*Exercise objective*. Repeat every record exactly, but omit the images.

(Dataset entries)
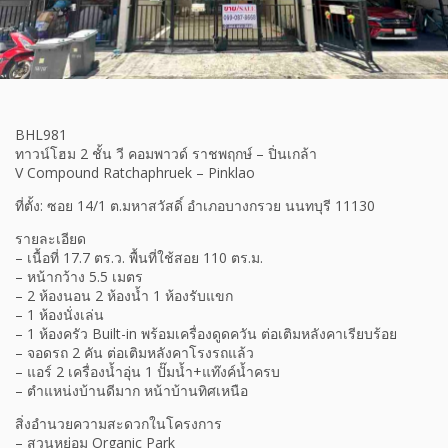
BHL981
ทาวน์โฮม 2 ชั้น วี คอมพาวด์ ราชพฤกษ์ – ปิ่นเกล้า
V Compound Ratchaphruek – Pinklao
ที่ตั้ง: ซอย 14/1 ต.มหาสวัสดิ์ อำเภอบางกรวย นนทบุรี 11130
รายละเอียด
– เนื้อที่ 17.7 ตร.ว. พื้นที่ใช้สอย 110 ตร.ม.
– หน้ากว้าง 5.5 เมตร
– 2 ห้องนอน 2 ห้องน้ำ 1 ห้องรับแขก
– 1 ห้องนั่งเล่น
– 1 ห้องครัว Built-in พร้อมเครื่องดูดควัน ต่อเติมหลังคาเรียบร้อย
– จอดรถ 2 คัน ต่อเติมหลังคาโรงรถแล้ว
– แอร์ 2 เครื่องน้ำอุ่น 1 ปั๊มน้ำ+แท๊งค์น้ำครบ
– ตำแหน่งบ้านดีมาก หน้าบ้านทิศเหนือ
สิ่งอำนวยความสะดวกในโครงการ
– สวนหย่อม Organic Park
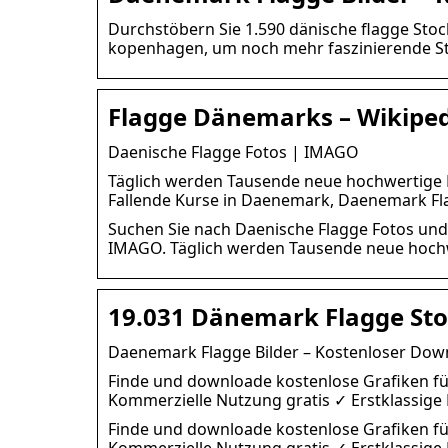
Durchstöbern Sie 1.590 dänische flagge Stoc
kopenhagen, um noch mehr faszinierende St
Flagge Dänemarks – Wikipe
Daenische Flagge Fotos | IMAGO
Täglich werden Tausende neue hochwertige 
Fallende Kurse in Daenemark, Daenemark Flag
Suchen Sie nach Daenische Flagge Fotos und 
IMAGO. Täglich werden Tausende neue hochw
19.031 Dänemark Flagge Stoc
Daenemark Flagge Bilder – Kostenloser Down
Finde und downloade kostenlose Grafiken fü
Kommerzielle Nutzung gratis ✓ Erstklassige B
Finde und downloade kostenlose Grafiken fü
Kommerzielle Nutzung gratis ✓ Erstklassige 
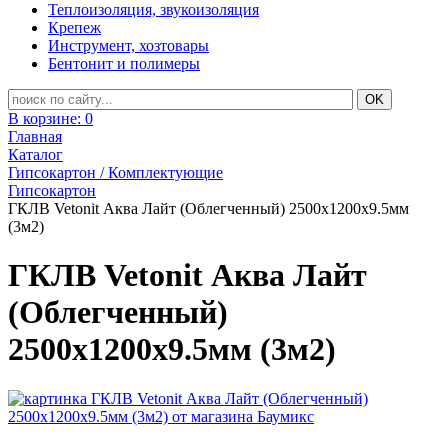
Теплоизоляция, звукоизоляция
Крепеж
Инструмент, хозтовары
Бентонит и полимеры
В корзине:
0
Главная
Каталог
Гипсокартон / Комплектующие
Гипсокартон
ГКЛВ Vetonit Аква Лайт (Облегченный) 2500х1200х9.5мм
(3м2)
ГКЛВ Vetonit Аква Лайт
(Облегченный)
2500х1200х9.5мм (3м2)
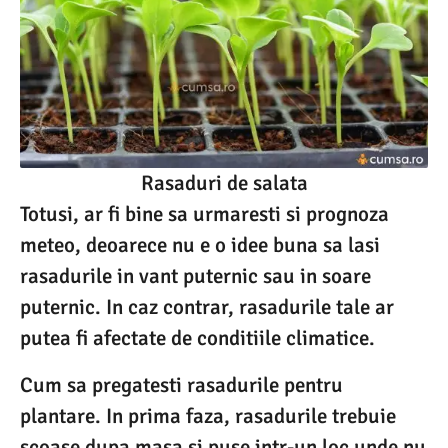
Rasaduri de salata
Totusi, ar fi bine sa urmaresti si prognoza
meteo, deoarece nu e o idee buna sa lasi
rasadurile in vant puternic sau in soare
puternic. In caz contrar, rasadurile tale ar
putea fi afectate de conditiile climatice.
Cum sa pregatesti rasadurile pentru
plantare. In prima faza, rasadurile trebuie
scoase dupa masa si puse intr-un loc unde nu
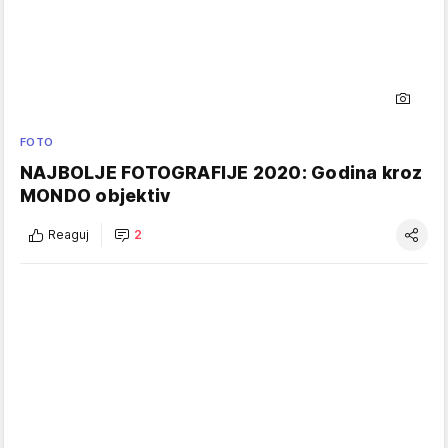
FOTO
NAJBOLJE FOTOGRAFIJE 2020: Godina kroz
MONDO objektiv
Reaguj
2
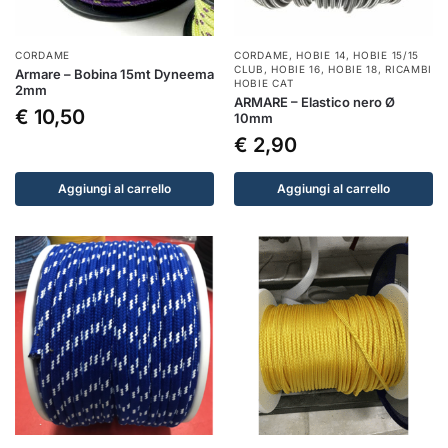
CORDAME
CORDAME
,
HOBIE 14
,
HOBIE 15/15
CLUB
,
HOBIE 16
,
HOBIE 18
,
RICAMBI
Armare – Bobina 15mt Dyneema
HOBIE CAT
2mm
ARMARE – Elastico nero Ø
€
10,50
10mm
€
2,90
Aggiungi al carrello
Aggiungi al carrello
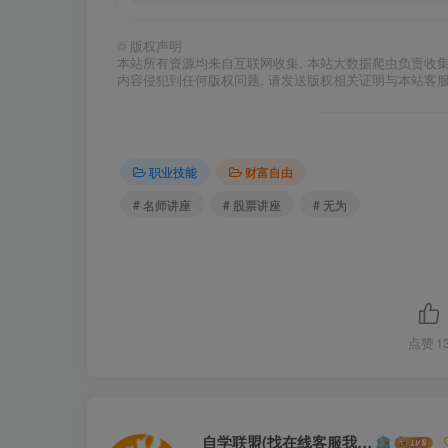
©
版权声明
本站所有资源均来自互联网收集, 本站大数据爬虫负责收
内容侵犯到任何版权问题, 请发送版权相关证明与本站客
职业技能
财富自由
# 名师讲座
# 股票讲座
# 无为
点赞
1
自学联盟(找在线客服我不回信息的)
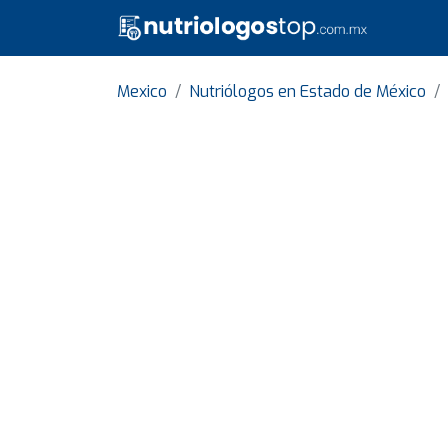
Mexico
Nutriólogos en Estado de México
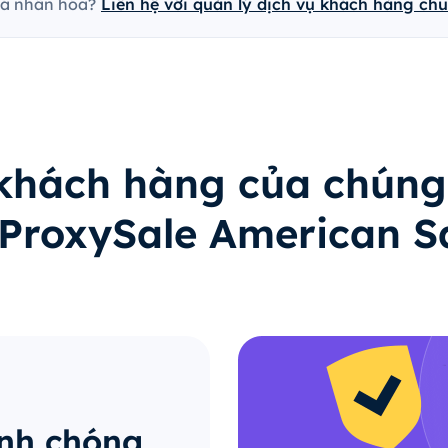
cá nhân hóa?
Liên hệ với quản lý dịch vụ khách hàng ch
 khách hàng của chúng
ý ProxySale American 
anh chóng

*Expected answer*.
BHL981
ทาวน์โฮม 2 ชั้น วี คอมพาวด์ ราชพฤกษ์ – ปิ่นเกล้า
V Compound Ratchaphruek – Pinklao
ที่ตั้ง: ซอย 14/1 ต.มหาสวัสดิ์ อำเภอบางกรวย นนทบุรี 11130
รายละเอียด
– เนื้อที่ 17.7 ตร.ว. พื้นที่ใช้สอย 110 ตร.ม.
– หน้ากว้าง 5.5 เมตร
– 2 ห้องนอน 2 ห้องน้ำ 1 ห้องรับแขก
– 1 ห้องนั่งเล่น
– 1 ห้องครัว Built-in พร้อมเครื่องดูดควัน ต่อเติมหลังคาเรียบร้อย
– จอดรถ 2 คัน ต่อเติมหลังคาโรงรถแล้ว
– แอร์ 2 เครื่องน้ำอุ่น 1 ปั๊มน้ำ+แท๊งค์น้ำครบ
– ตำแหน่งบ้านดีมาก หน้าบ้านทิศเหนือ
สิ่งอำนวยความสะดวกในโครงการ
– สวนหย่อม Organic Park
Durchstöbern Sie 1.590 dänische flagge Stoc
kopenhagen, um noch mehr faszinierende St
Flagge Dänemarks – Wikipe
Daenische Flagge Fotos | IMAGO
Täglich werden Tausende neue hochwertige 
Fallende Kurse in Daenemark, Daenemark Flag
Suchen Sie nach Daenische Flagge Fotos und 
IMAGO. Täglich werden Tausende neue hochw
19.031 Dänemark Flagge Stoc
Daenemark Flagge Bilder – Kostenloser Down
Finde und downloade kostenlose Grafiken fü
Kommerzielle Nutzung gratis ✓ Erstklassige B
Finde und downloade kostenlose Grafiken fü
Kommerzielle Nutzung gratis ✓ Erstklassige 
Теплоизоляция, звукоизоляция
Крепеж
Инструмент, хозтовары
Бентонит и полимеры
В корзине:
0
Главная
Каталог
Гипсокартон / Комплектующие
Гипсокартон
ГКЛВ Vetonit Аква Лайт (Облегченный) 2500х1200х9.5мм
(3м2)
ГКЛВ Vetonit Аква Лайт
(Облегченный)
2500х1200х9.5мм (3м2)
Rasaduri de salata
Totusi, ar fi bine sa urmaresti si prognoza
meteo, deoarece nu e o idee buna sa lasi
rasadurile in vant puternic sau in soare
puternic. In caz contrar, rasadurile tale ar
putea fi afectate de conditiile climatice.
Cum sa pregatesti rasadurile pentru
plantare. In prima faza, rasadurile trebuie
scoase dupa masa si puse intr-un loc unde nu
FOTO
NAJBOLJE FOTOGRAFIJE 2020: Godina kroz
MONDO objektiv
Reaguj
2
CORDAME
CORDAME
,
HOBIE 14
,
HOBIE 15/15
CLUB
,
HOBIE 16
,
HOBIE 18
,
RICAMBI
Armare – Bobina 15mt Dyneema
HOBIE CAT
2mm
ARMARE – Elastico nero Ø
€
10,50
10mm
€
2,90
Aggiungi al carrello
Aggiungi al carrello
©
版权声明
本站所有资源均来自互联网收集, 本站大数据爬虫负责收
内容侵犯到任何版权问题, 请发送版权相关证明与本站客
职业技能
财富自由
# 名师讲座
# 股票讲座
# 无为
点赞
1
自学联盟(找在线客服我不回信息的)
Mexico
Nutriólogos en Estado de México
cá nhân hóa?
Liên hệ với quản lý dịch vụ khách hàng ch
 khách hàng của chúng
ý ProxySale American 
anh chóng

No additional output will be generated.